What you will do = Without any pictures, the records below should be reproduced exactly.
Given data START
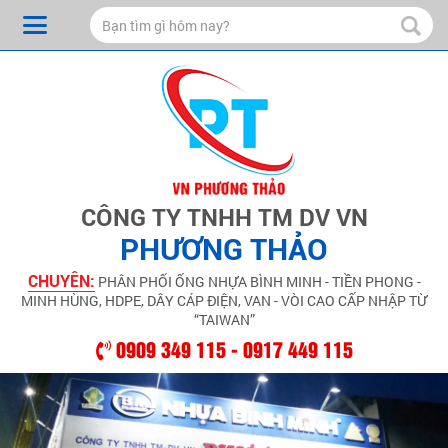
CÔNG TY TNHH TM DV VN
PHƯƠNG THẢO
CHUYÊN:
PHÂN PHỐI ỐNG NHỰA BÌNH MINH - TIỀN PHONG -
MINH HÙNG, HDPE, DÂY CÁP ĐIỆN, VAN - VÒI CAO CẤP NHẬP TỪ
“TAIWAN”
0909 349 115 - 0917 449 115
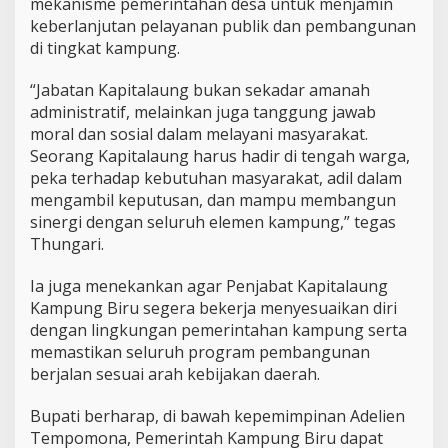
mekanisme pemerintahan desa untuk menjamin
M
keberlanjutan pelayanan publik dan pembangunan
o
r
di tingkat kampung
.
a
l
“Jabatan Kapitalaung bukan sekadar amanah
d
administratif, melainkan juga tanggung jawab
a
moral dan sosial dalam melayani masyarakat.
n
S
Seorang Kapitalaung harus hadir di tengah warga,
o
peka terhadap kebutuhan masyarakat, adil dalam
s
mengambil keputusan, dan mampu membangun
i
sinergi dengan seluruh elemen kampung,” tegas
a
l
Thungari.
Ia juga menekankan agar Penjabat Kapitalaung
Kampung Biru segera bekerja menyesuaikan diri
dengan lingkungan pemerintahan kampung serta
memastikan seluruh program pembangunan
berjalan sesuai arah kebijakan daerah.
Bupati berharap, di bawah kepemimpinan Adelien
Tempomona, Pemerintah Kampung Biru dapat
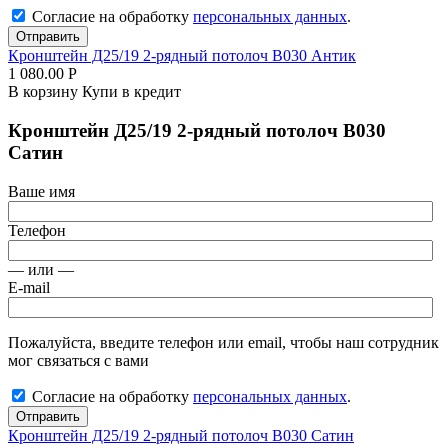
Согласие на обработку
персональных данных
.
Отправить
Кронштейн Д25/19 2-рядный потолоч В030 Антик
1 080.00
Р
В корзину
Купи в кредит
Кронштейн Д25/19 2-рядный потолоч В030
Сатин
Ваше имя
Телефон
— или —
E-mail
Пожалуйста, введите телефон или email, чтобы наш сотрудник
мог связаться с вами
Согласие на обработку
персональных данных
.
Отправить
Кронштейн Д25/19 2-рядный потолоч В030 Сатин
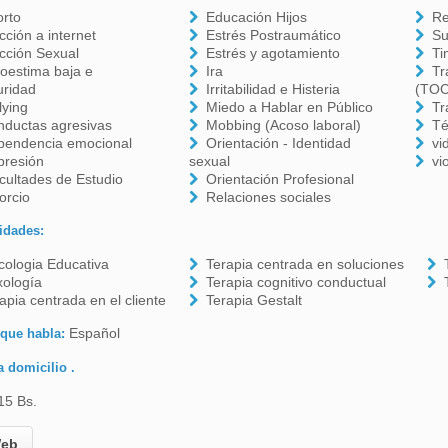
orto
Educación Hijos
Re
cción a internet
Estrés Postraumático
Su
cción Sexual
Estrés y agotamiento
Ti
oestima baja e
Ira
Tr
uridad
Irritabilidad e Histeria
(TOC
lying
Miedo a Hablar en Público
Tr
nductas agresivas
Mobbing (Acoso laboral)
Té
pendencia emocional
Orientación - Identidad
vi
presión
sexual
vi
icultades de Estudio
Orientación Profesional
orcio
Relaciones sociales
idades:
cologia Educativa
Terapia centrada en soluciones
xología
Terapia cognitivo conductual
apia centrada en el cliente
Terapia Gestalt
Español
 que habla:
a domicilio .
15 Bs.
eb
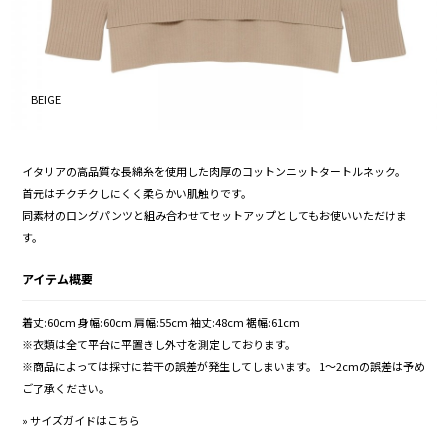
BEIGE
イタリアの高品質な長綿糸を使用した肉厚のコットンニットタートルネック。
首元はチクチクしにくく柔らかい肌触りです。
同素材のロングパンツと組み合わせてセットアップとしてもお使いいただけま
す。
アイテム概要
着丈:60cm 身幅:60cm 肩幅:55cm 袖丈:48cm 裾幅:61cm
※衣類は全て平台に平置きし外寸を測定しております。
※商品によっては採寸に若干の誤差が発生してしまいます。 1～2cmの誤差は予め
ご了承ください。
»
サイズガイドはこちら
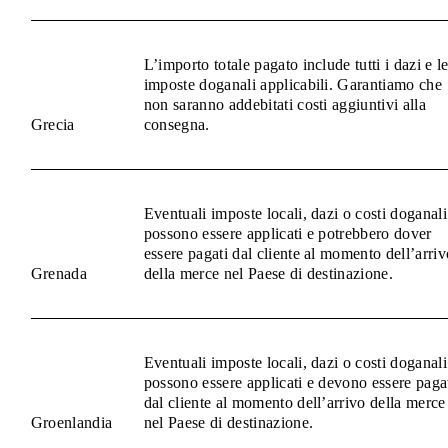
L’importo totale pagato include tutti i dazi e l
imposte doganali applicabili. Garantiamo che
non saranno addebitati costi aggiuntivi alla
Grecia
consegna.
Eventuali imposte locali, dazi o costi doganali
possono essere applicati e potrebbero dover
essere pagati dal cliente al momento dell’arriv
Grenada
della merce nel Paese di destinazione.
Eventuali imposte locali, dazi o costi doganali
possono essere applicati e devono essere paga
dal cliente al momento dell’arrivo della merce
Groenlandia
nel Paese di destinazione.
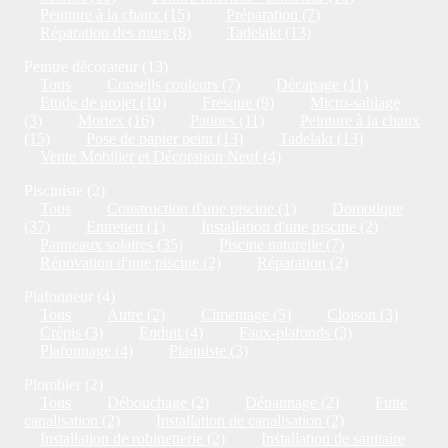
Peinture à la chaux (15)
Préparation (7)
Réparation des murs (8)
Tadelakt (13)
Peintre décorateur (13)
Tous
Conseils couleurs (7)
Décapage (11)
Etude de projet (10)
Fresque (9)
Micro-sablage
(3)
Mortex (16)
Patines (11)
Peinture à la chaux
(15)
Pose de papier peint (13)
Tadelakt (13)
Vente Mobilier et Décoration Neuf (4)
Pisciniste (2)
Tous
Construction d'une piscine (1)
Domotique
(37)
Entretien (1)
Installation d'une piscine (2)
Panneaux solaires (35)
Piscine naturelle (7)
Rénovation d'une piscine (2)
Réparation (2)
Plafonneur (4)
Tous
Autre (2)
Cimentage (5)
Cloison (3)
Crépis (3)
Enduit (4)
Faux-plafonds (3)
Plafonnage (4)
Plaquiste (3)
Plombier (2)
Tous
Débouchage (2)
Dépannage (2)
Fuite
canalisation (2)
Installation de canalisation (2)
Installation de robinetterie (2)
Installation de sanitaire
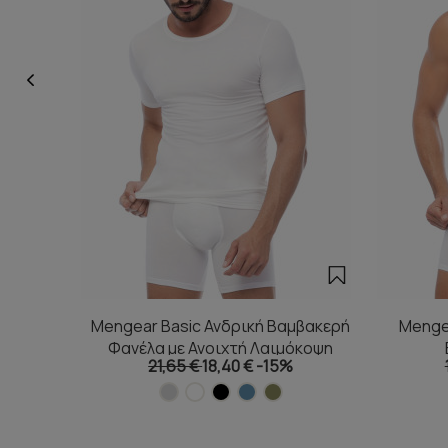
Mengear Basic Ανδρική Βαμβακερή
Mengea
Φανέλα με Ανοιχτή Λαιμόκοψη
21,65 €
18,40 €
-15%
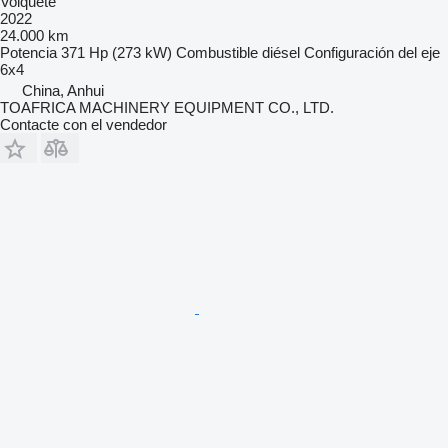
Volquete
2022
24.000 km
Potencia
371 Hp (273 kW)
Combustible
diésel
Configuración del eje
6x4
China, Anhui
TOAFRICA MACHINERY EQUIPMENT CO., LTD.
Contacte con el vendedor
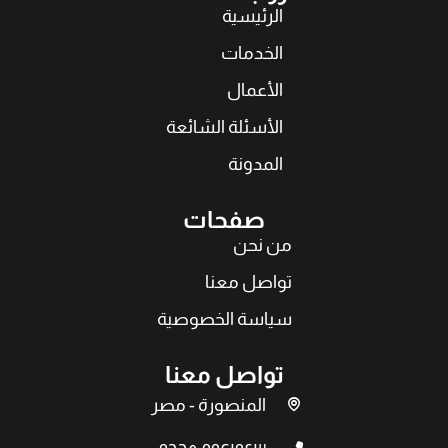
الرئيسية
الخدمات
الأعمال
الأسئلة الشائعة
المدونة
صفحات
من نحن
تواصل معنا
سياسة الخصوصية
تواصل معنا
المنصورة - مصر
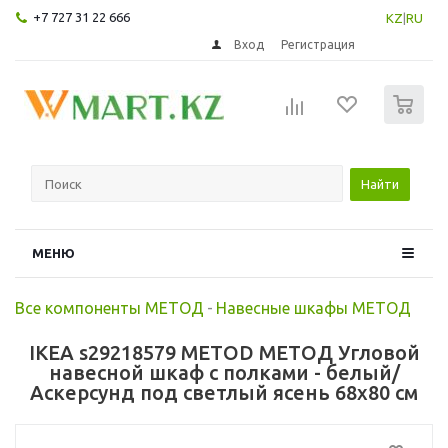
+7 727 31 22 666
KZ
|
RU
Вход
Регистрация
0
Найти
МЕНЮ
Все компоненты МЕТОД
-
Навесные шкафы МЕТОД
IKEA s29218579 METOD МЕТОД Угловой
навесной шкаф с полками - белый/
Аскерсунд под светлый ясень 68x80 см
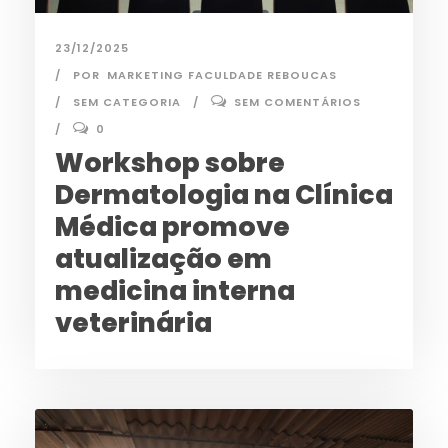
23/12/2025
POR
MARKETING FACULDADE REBOUCAS
SEM CATEGORIA
SEM COMENTÁRIOS
0
Workshop sobre
Dermatologia na Clínica
Médica promove
atualização em
medicina interna
veterinária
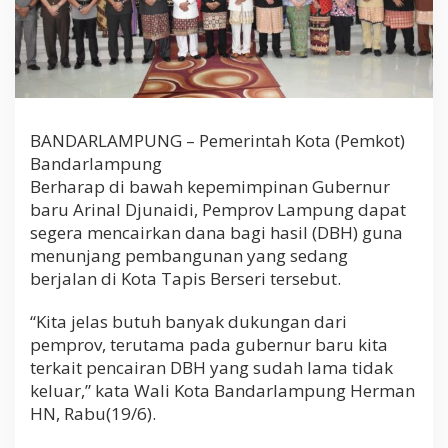
B
a
g
i
H
a
s
i
BANDARLAMPUNG – Pemerintah Kota (Pemkot)
(
Bandarlampung
D
Berharap di bawah kepemimpinan Gubernur
B
baru Arinal Djunaidi, Pemprov Lampung dapat
H
)
segera mencairkan dana bagi hasil (DBH) guna
menunjang pembangunan yang sedang
berjalan di Kota Tapis Berseri tersebut.
“Kita jelas butuh banyak dukungan dari
pemprov, terutama pada gubernur baru kita
terkait pencairan DBH yang sudah lama tidak
keluar,” kata Wali Kota Bandarlampung Herman
HN, Rabu(19/6).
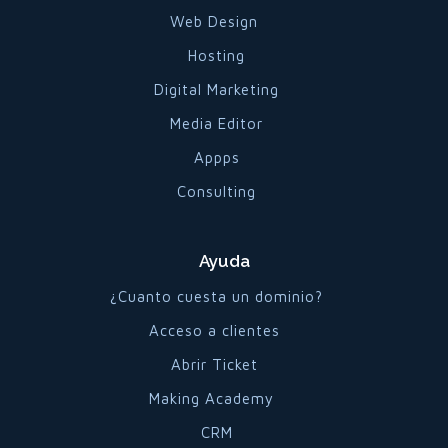
Web Design
Hosting
Digital Marketing
Media Editor
Appps
Consulting
Ayuda
¿Cuanto cuesta un dominio?
Acceso a clientes
Abrir Ticket
Making Academy
CRM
Given data END
Response =
CÔNG TY TNHH TM DV VN
PHƯƠNG THẢO
CHUYÊN:
PHÂN PHỐI ỐNG NHỰA BÌNH MINH - TIỀN PHONG -
MINH HÙNG, HDPE, DÂY CÁP ĐIỆN, VAN - VÒI CAO CẤP NHẬP TỪ
“TAIWAN”
0909 349 115 - 0917 449 115
mekanisme pemerintahan desa untuk menjamin
M
keberlanjutan pelayanan publik dan pembangunan
o
r
di tingkat kampung
.
a
l
“Jabatan Kapitalaung bukan sekadar amanah
d
administratif, melainkan juga tanggung jawab
a
moral dan sosial dalam melayani masyarakat.
n
S
Seorang Kapitalaung harus hadir di tengah warga,
o
peka terhadap kebutuhan masyarakat, adil dalam
s
mengambil keputusan, dan mampu membangun
i
sinergi dengan seluruh elemen kampung,” tegas
a
l
Thungari.
Ia juga menekankan agar Penjabat Kapitalaung
Kampung Biru segera bekerja menyesuaikan diri
dengan lingkungan pemerintahan kampung serta
memastikan seluruh program pembangunan
berjalan sesuai arah kebijakan daerah.
Bupati berharap, di bawah kepemimpinan Adelien
Tempomona, Pemerintah Kampung Biru dapat
Согласие на обработку
персональных данных
.
Отправить
Кронштейн Д25/19 2-рядный потолоч В030 Антик
1 080.00
Р
В корзину
Купи в кредит
Кронштейн Д25/19 2-рядный потолоч В030
Сатин
Ваше имя
Телефон
— или —
E-mail
Пожалуйста, введите телефон или email, чтобы наш сотрудник
мог связаться с вами
Согласие на обработку
персональных данных
.
Отправить
Кронштейн Д25/19 2-рядный потолоч В030 Сатин
orto
Educación Hijos
Re
cción a internet
Estrés Postraumático
Su
cción Sexual
Estrés y agotamiento
Ti
oestima baja e
Ira
Tr
uridad
Irritabilidad e Histeria
(TOC
lying
Miedo a Hablar en Público
Tr
nductas agresivas
Mobbing (Acoso laboral)
Té
pendencia emocional
Orientación - Identidad
vi
presión
sexual
vi
icultades de Estudio
Orientación Profesional
orcio
Relaciones sociales
idades:
cologia Educativa
Terapia centrada en soluciones
xología
Terapia cognitivo conductual
apia centrada en el cliente
Terapia Gestalt
Español
 que habla:
a domicilio .
15 Bs.
eb
BEIGE
イタリアの高品質な長綿糸を使用した肉厚のコットンニットタートルネック。
首元はチクチクしにくく柔らかい肌触りです。
同素材のロングパンツと組み合わせてセットアップとしてもお使いいただけま
す。
アイテム概要
着丈:60cm 身幅:60cm 肩幅:55cm 袖丈:48cm 裾幅:61cm
※衣類は全て平台に平置きし外寸を測定しております。
※商品によっては採寸に若干の誤差が発生してしまいます。 1～2cmの誤差は予め
ご了承ください。
»
サイズガイドはこちら
L’importo totale pagato include tutti i dazi e l
imposte doganali applicabili. Garantiamo che
non saranno addebitati costi aggiuntivi alla
Grecia
consegna.
Eventuali imposte locali, dazi o costi doganali
possono essere applicati e potrebbero dover
essere pagati dal cliente al momento dell’arriv
Grenada
della merce nel Paese di destinazione.
Eventuali imposte locali, dazi o costi doganali
possono essere applicati e devono essere paga
dal cliente al momento dell’arrivo della merce
Groenlandia
nel Paese di destinazione.
Peinture à la chaux (15)
Préparation (7)
Réparation des murs (8)
Tadelakt (13)
Peintre décorateur (13)
Tous
Conseils couleurs (7)
Décapage (11)
Etude de projet (10)
Fresque (9)
Micro-sablage
(3)
Mortex (16)
Patines (11)
Peinture à la chaux
(15)
Pose de papier peint (13)
Tadelakt (13)
Vente Mobilier et Décoration Neuf (4)
Pisciniste (2)
Tous
Construction d'une piscine (1)
Domotique
(37)
Entretien (1)
Installation d'une piscine (2)
Panneaux solaires (35)
Piscine naturelle (7)
Rénovation d'une piscine (2)
Réparation (2)
Plafonneur (4)
Tous
Autre (2)
Cimentage (5)
Cloison (3)
Crépis (3)
Enduit (4)
Faux-plafonds (3)
Plafonnage (4)
Plaquiste (3)
Plombier (2)
Tous
Débouchage (2)
Dépannage (2)
Fuite
canalisation (2)
Installation de canalisation (2)
Installation de robinetterie (2)
Installation de sanitaire
Mengear Basic Ανδρική Βαμβακερή
Mengea
Φανέλα με Ανοιχτή Λαιμόκοψη
21,65 €
18,40 €
-15%
Volquete
2022
24.000 km
Potencia
371 Hp (273 kW)
Combustible
diésel
Configuración del eje
6x4
China, Anhui
TOAFRICA MACHINERY EQUIPMENT CO., LTD.
Contacte con el vendedor
الرئيسية
الخدمات
الأعمال
الأسئلة الشائعة
المدونة
صفحات
من نحن
تواصل معنا
سياسة الخصوصية
تواصل معنا
المنصورة - مصر
+7 727 31 22 666
KZ
|
RU
Вход
Регистрация
0
Найти
МЕНЮ
Все компоненты МЕТОД
-
Навесные шкафы МЕТОД
IKEA s29218579 METOD МЕТОД Угловой
навесной шкаф с полками - белый/
Аскерсунд под светлый ясень 68x80 см
23/12/2025
POR
MARKETING FACULDADE REBOUCAS
SEM CATEGORIA
SEM COMENTÁRIOS
0
Workshop sobre
Dermatologia na Clínica
Médica promove
atualização em
medicina interna
veterinária
B
a
g
i
H
a
s
i
BANDARLAMPUNG – Pemerintah Kota (Pemkot)
(
Bandarlampung
D
Berharap di bawah kepemimpinan Gubernur
B
baru Arinal Djunaidi, Pemprov Lampung dapat
H
)
segera mencairkan dana bagi hasil (DBH) guna
menunjang pembangunan yang sedang
berjalan di Kota Tapis Berseri tersebut.
“Kita jelas butuh banyak dukungan dari
pemprov, terutama pada gubernur baru kita
terkait pencairan DBH yang sudah lama tidak
keluar,” kata Wali Kota Bandarlampung Herman
HN, Rabu(19/6).
Web Design
Hosting
Digital Marketing
Media Editor
Appps
Consulting
Ayuda
¿Cuanto cuesta un dominio?
Acceso a clientes
Abrir Ticket
Making Academy
CRM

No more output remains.